# Font help please



## alrozac (Dec 20, 2012)

Hey guys! I have a customer that wants this font used on his shirts but I can't find the match. Tried what font is and what the font with no luck. Does anyone know what this font is or know of one that is close?

Thanks for any help!


----------



## Twisted Grafix (Oct 5, 2016)

Try:

AF Generation ZaZ Bold and then manipulate it with the envelope tool (Corel) to skew it.


----------



## Ripcord (Sep 2, 2006)

The perspective tool (CorelDraw) will also achieve this effect.


----------



## inkshirt (May 7, 2016)

WhatTheFont! « MyFonts this site could help you Id the type of font .


----------



## into the T (Aug 22, 2015)

they already tried what the font

it reminds me of an arcade font, but i can't think of the name/game

try bolster bold


----------



## davidshaw (Oct 24, 2017)

into the T said:


> they already tried what the font
> 
> it reminds me of an arcade font, but i can't think of the name/game
> 
> try bolster bold


WhatTheFont has an excellent font forum, they have always managed to identfy fonts for me and really quickly.
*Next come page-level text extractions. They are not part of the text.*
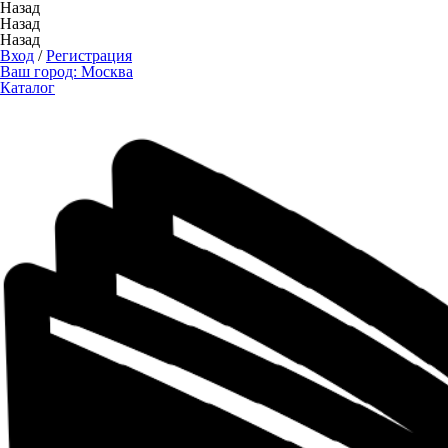
Назад
Назад
Назад
Вход
/
Регистрация
Ваш город:
Москва
Каталог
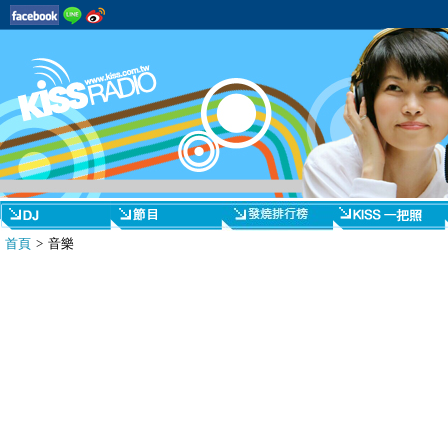
首頁
> 音樂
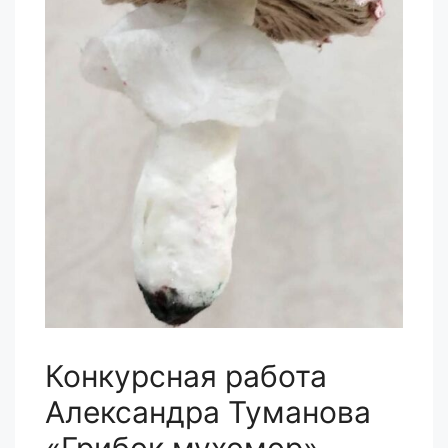
Конкурсная работа
Александра Туманова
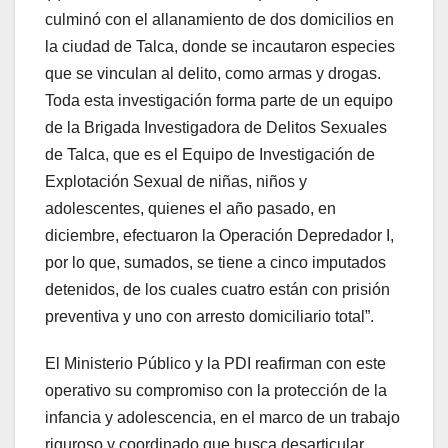
culminó con el allanamiento de dos domicilios en
la ciudad de Talca, donde se incautaron especies
que se vinculan al delito, como armas y drogas.
Toda esta investigación forma parte de un equipo
de la Brigada Investigadora de Delitos Sexuales
de Talca, que es el Equipo de Investigación de
Explotación Sexual de niñas, niños y
adolescentes, quienes el año pasado, en
diciembre, efectuaron la Operación Depredador I,
por lo que, sumados, se tiene a cinco imputados
detenidos, de los cuales cuatro están con prisión
preventiva y uno con arresto domiciliario total”.
El Ministerio Público y la PDI reafirman con este
operativo su compromiso con la protección de la
infancia y adolescencia, en el marco de un trabajo
riguroso y coordinado que busca desarticular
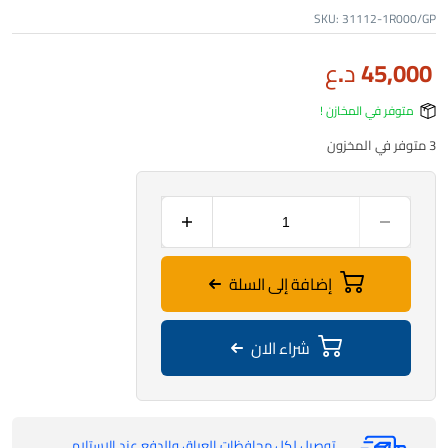
SKU:
31112-1R000/GP
45,000
د.ع
متوفر في المخازن !
3 متوفر في المخزون
إضافة إلى السلة
شراء الان
توصيل لكل محافظات العراق والدفع عند الاستلام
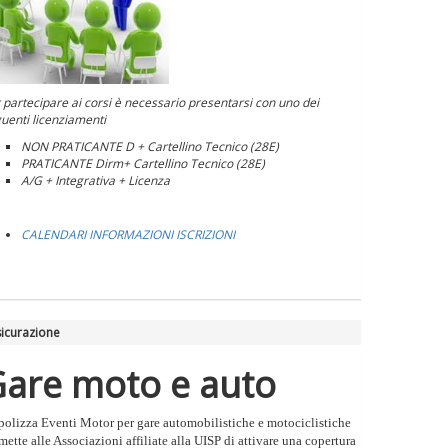
 partecipare ai corsi è necessario presentarsi con uno dei
uenti licenziamenti
NON PRATICANTE D + Cartellino Tecnico (28E)
PRATICANTE Dirm+ Cartellino Tecnico (28E)
A/G + Integrativa + Licenza
CALENDARI INFORMAZIONI ISCRIZIONI
icurazione
are moto e auto
polizza Eventi Motor per gare automobilistiche e motociclistiche
mette alle Associazioni affiliate alla UISP di attivare una copertura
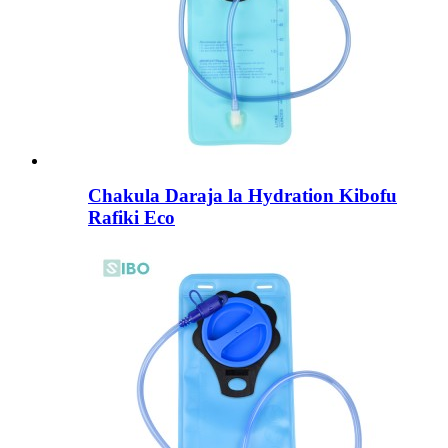
Chakula Daraja la Hydration Kibofu
Rafiki Eco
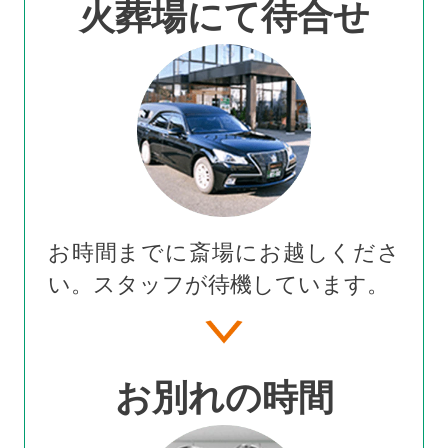
火葬場にて待合せ
お時間までに斎場にお越しくださ
い。スタッフが待機しています。
お別れの時間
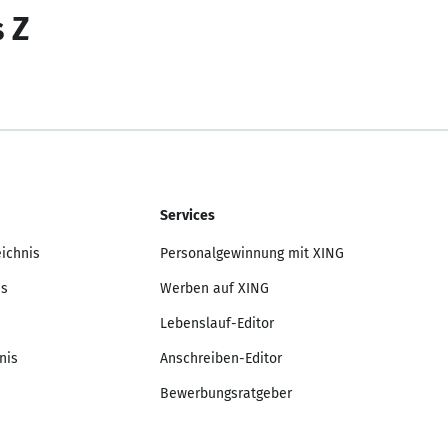
s Z
Services
eichnis
Personalgewinnung mit XING
is
Werben auf XING
Lebenslauf-Editor
nis
Anschreiben-Editor
Bewerbungsratgeber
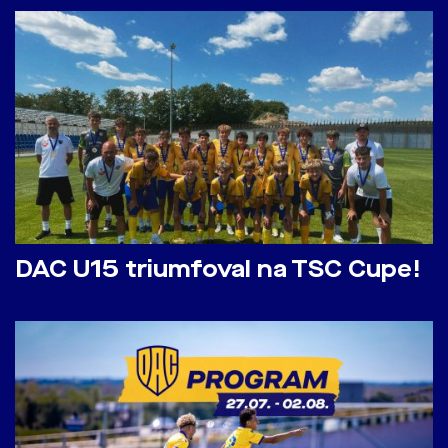
DAC U15 triumfoval na TSC Cupe!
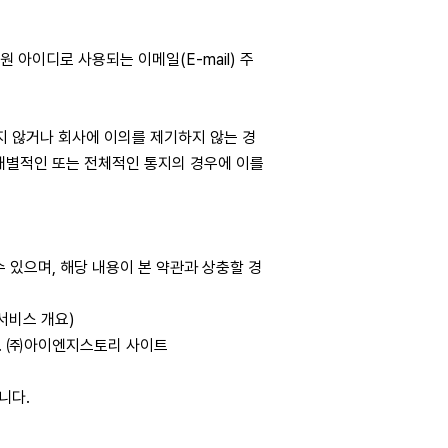
 아이디로 사용되는 이메일(E-mail) 주
지 않거나 회사에 이의를 제기하지 않는 경
 개별적인 또는 전체적인 통지의 경우에 이를
 있으며, 해당 내용이 본 약관과 상충할 경
서비스 개요)
가. ㈜아이엔지스토리 사이트
니다.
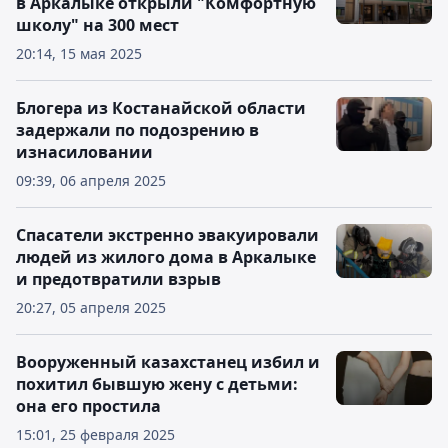
в Аркалыке открыли "Комфортную
школу" на 300 мест
20:14, 15 мая 2025
Блогера из Костанайской области
задержали по подозрению в
изнасиловании
09:39, 06 апреля 2025
Спасатели экстренно эвакуировали
людей из жилого дома в Аркалыке
и предотвратили взрыв
20:27, 05 апреля 2025
Вооруженный казахстанец избил и
похитил бывшую жену с детьми:
она его простила
15:01, 25 февраля 2025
https://www.myfonts.com/WhatTheFont/forum/


----------------------------------------
T-shirt Printing


----------



## Ripcord (Sep 2, 2006)

Try Kimberley Black for the font


----------



## davidshaw (Oct 24, 2017)

Ripcord said:


> Try Kimberley Black for the font


I do belive you're right! Well done 

---------------------------------------
Krowmark.com


----------



## alrozac (Dec 20, 2012)

Thank you for all your help.  Kimberly Black is just about bang on - big thank you Ripcord!!! I think because it was tweaked the font recognizing sites could not get it.


----------